Читаем Торжество похорон полностью

— Смирно!

Ополченцы сдвинули пятки, подняли головы. От неподвижности и глаза, и мысли заплясали еще бойчее. На корабле, мчащемся навстречу разверстой бездне, их заставляли заниматься такими глупостями, как начищать до блеска ботинки или отдавать честь капралу.

— Вперед, марш!

Верхушку стены позолотил первый солнечный луч. И ополченцы, вступая в то воскресенье, где единственным, что их тревожило, была смерть, вышли за ворота. Им дали увольнительную на целый день. Они вышли в город с суровостью во взгляде и во всем теле, такими, каким я хочу стать.

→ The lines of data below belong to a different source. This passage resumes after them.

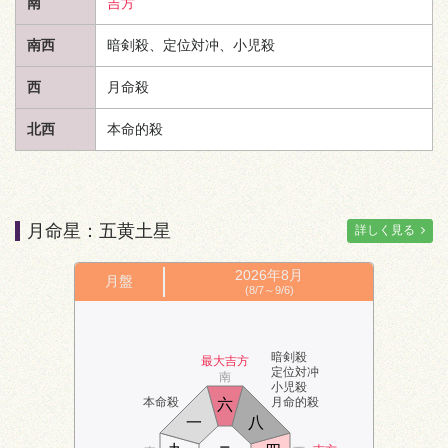
南
吉方
南西
暗剣殺、定位対冲、小児殺
西
月命殺
北西
本命的殺
月命星：五黄土星
詳しく見る
2026年
8月
月盤
(8/7～9/6)
暗剣殺
最大吉方
定位対冲
南
小児殺
本命殺
月命的殺
六
一
八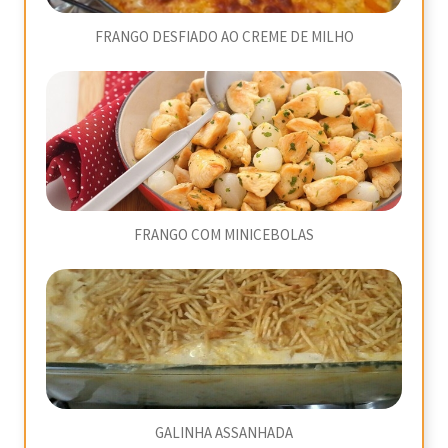
FRANGO DESFIADO AO CREME DE MILHO
FRANGO COM MINICEBOLAS
GALINHA ASSANHADA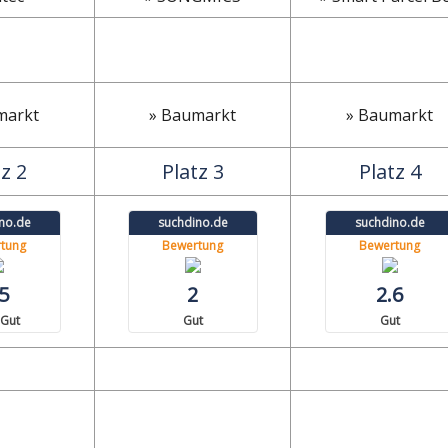
markt
» Baumarkt
» Baumarkt
z 2
Platz 3
Platz 4
no.de
suchdino.de
suchdino.de
tung
Bewertung
Bewertung
5
2
2.6
 Gut
Gut
Gut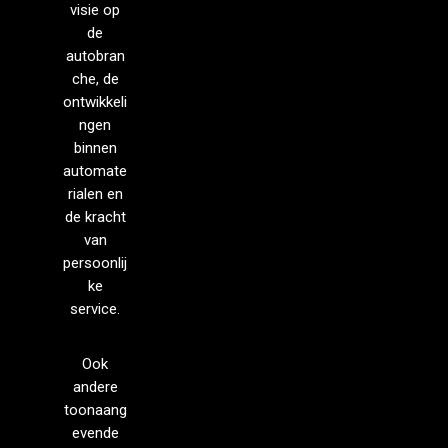
visie op
de
autobran
che, de
ontwikkeli
ngen
binnen
automate
rialen en
de kracht
van
persoonlij
ke
service.
Ook
andere
toonaang
evende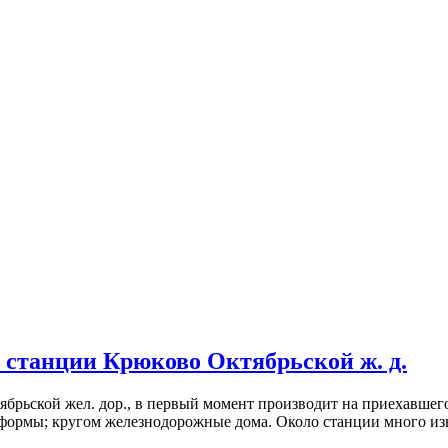
станции Крюково Октябрьской ж. д.
ябрьской жел. дор., в первый момент производит на приехавшег
атформы; кругом железнодорожные дома. Около станции много из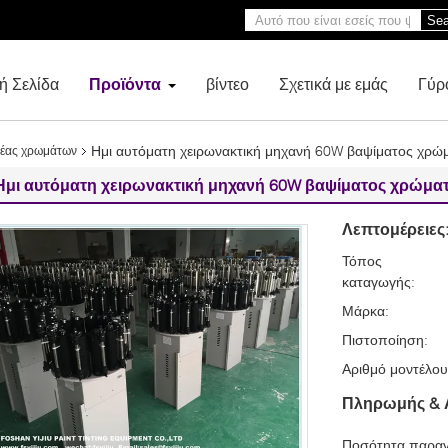
Sea
ή Σελίδα
Προϊόντα
βίντεο
Σχετικά με εμάς
Γύρ
Ημι αυτόματη χειρωνακτική μηχανή 60W βαψίματος χρ
μέας χρωμάτων
Ημι αυτόματη χειρωνακτική μηχανή 60W βαψίματος χρώμ
Λεπτομέρειες
Τόπος
καταγωγής:
Μάρκα:
Πιστοποίηση:
Αριθμό μοντέλου
Πληρωμής & 
Ποσότητα παραγ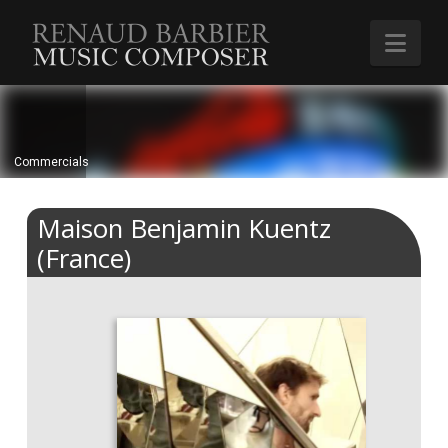
Renaud
Nav
Barbier
Commercials
Maison Benjamin Kuentz
(France)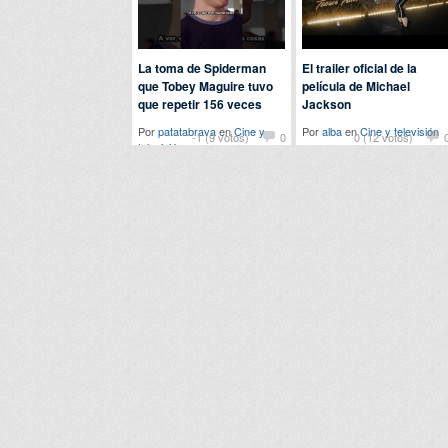
La toma de Spiderman
El trailer oficial de la
que Tobey Maguire tuvo
película de Michael
que repetir 156 veces
Jackson
Por
patatabrava
en
Cine y
Por
alba
en
Cine y televisión
-1 (9 votos)
0
0 (12 votos)
televisión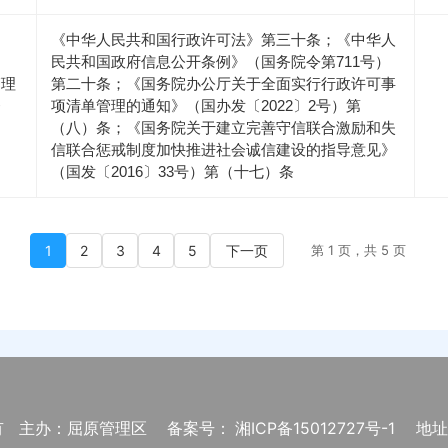
《中华人民共和国行政许可法》第三十条；《中华人
民共和国政府信息公开条例》（国务院令第711号）
管理
第二十条；《国务院办公厅关于全面实行行政许可事
条
项清单管理的通知》（国办发〔2022〕2号）第
（八）条；《国务院关于建立完善守信联合激励和失
信联合惩戒制度加快推进社会诚信建设的指导意见》
（国发〔2016〕33号）第（十七）条
1
2
3
4
5
下一页
第 1 页，共 5 页
有
主办：屈原管理区
备案号： 湘ICP备15012727号-1
地址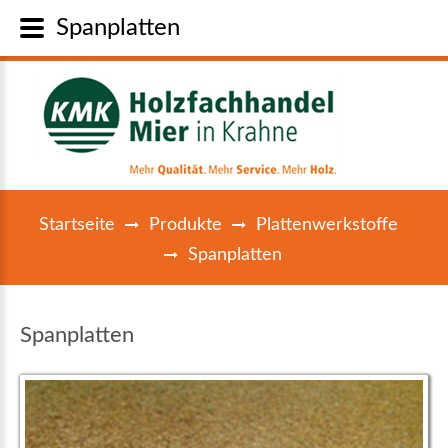
Spanplatten
Startseite
Produkte
Plattenwerkstoffe
Spanplatten
Spanplatten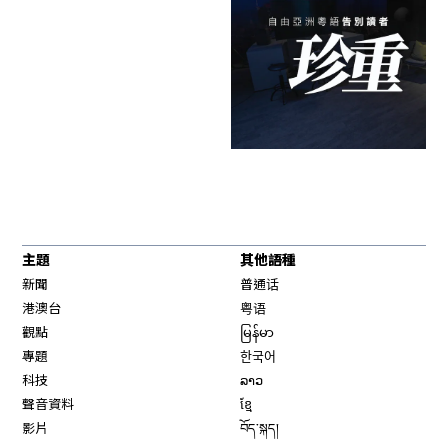
主題
其他語種
新聞
普通话
港澳台
粤语
觀點
မြန်မာ
專題
한국어
科技
ລາວ
聲音資料
ខ្មែ
影片
བོད་སྐད།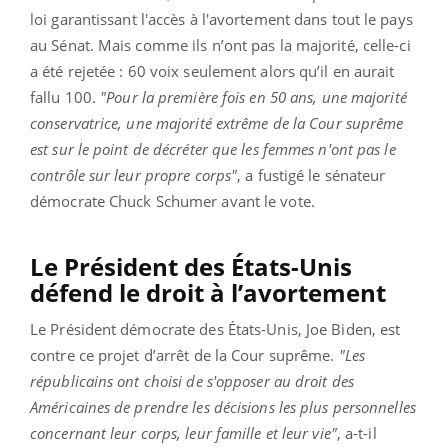
loi garantissant l'accès à l'avortement dans tout le pays
au Sénat. Mais comme ils n’ont pas la majorité, celle-ci
a été rejetée :
60 voix seulement alors qu’il en aurait
fallu 100.
"Pour la première fois en 50 ans, une majorité
conservatrice, une majorité extrême de la Cour suprême
est sur le point de décréter que les femmes n'ont pas le
contrôle sur leur propre corps"
, a fustigé le sénateur
démocrate Chuck Schumer avant le vote.
Le Président des États-Unis
défend le droit à l’avortement
Le Président démocrate des États-Unis, Joe Biden, est
contre ce projet d’arrêt de la Cour suprême.
"Les
républicains ont choisi de s'opposer au droit des
Américaines de prendre les décisions les plus personnelles
concernant leur corps, leur famille et leur vie"
, a-t-il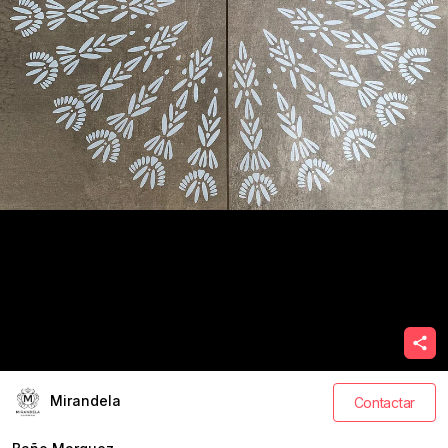
Mirandela
Contactar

Сутенеры являют нам не слишком удачные образчики строгости. В повадке я бы хотел сохранить эту явственную жесткость, и не потому, что опасаюсь, как они, позволить себе опуститься до томной небрежности, поддаться ей, нет, — мною движут заботы эстетического порядка, эта повадка представляется мне прекрасной, даже если среди своих составляющих она и содержит более тонкую материю, нечто извилистое, перекрученное, какую-то очень жидкую магму, которой такая поза придает определенную форму. Руководствуясь единственно одной потребностью — эстетического свойства, — я вотще пытаюсь вызвать эрекцию некоего прекрасного и твердого существа. А тут еще писательство, оно так мешает. Писать, а еще до писания вступить во владение этим блаженным состоянием, своего рода легкостью, когда не касаешься земли, твердой почвы, всего, что обычно называют реальностью, писать — это принудить себя к какому-то паясничанью в жестах, позах и даже в словах. Когда воруешь (и живешь среди воров), от тебя требуется присутствие во плоти и крови, положительность в суждениях и устройстве головы, что реализуется в четких, скупых, размеренных жестах, в которых все подчинено необходимости, все практично. Если бы среди воров я продемонстрировал подобную легкомысленность, устремленность к обители ангелов и жесты, призывающие и желающие приручить эти крылатые создания, меня перестали бы принимать всерьез. Если же я подчиню себя их жестам, их точности в слове, я больше не напишу ни строки, потеряю ту вальяжность, которая позволяет отправляться за новостями прямо на небеса. Надо выбирать либо чередовать. А то и вовсе умолкнуть.

……….

Ритон пошел один. Блуждая по кафе, выпил несколько кружек пива, темного, как в Германии. Какое-то тонкое, хрупкое, но неотвязное недомогание расцвело в душе, словно цветок незабудки. В нем вызревала тревога по поводу того, что случилось утром. Наконец к вечеру пришло некоторое успокоение, когда в метро к нему прильнул горячий живот Эрика. Когда они вышли из метро, танкист обхватил его рукой и прижал к себе, поцеловал в глаз (поцарапав губу о рант сдвинутого набок берета) и растворился в ночи. В животе Ритона тотчас образовалась сосущая пустота, и он вернулся в казарму, неся внутри себя одиночество.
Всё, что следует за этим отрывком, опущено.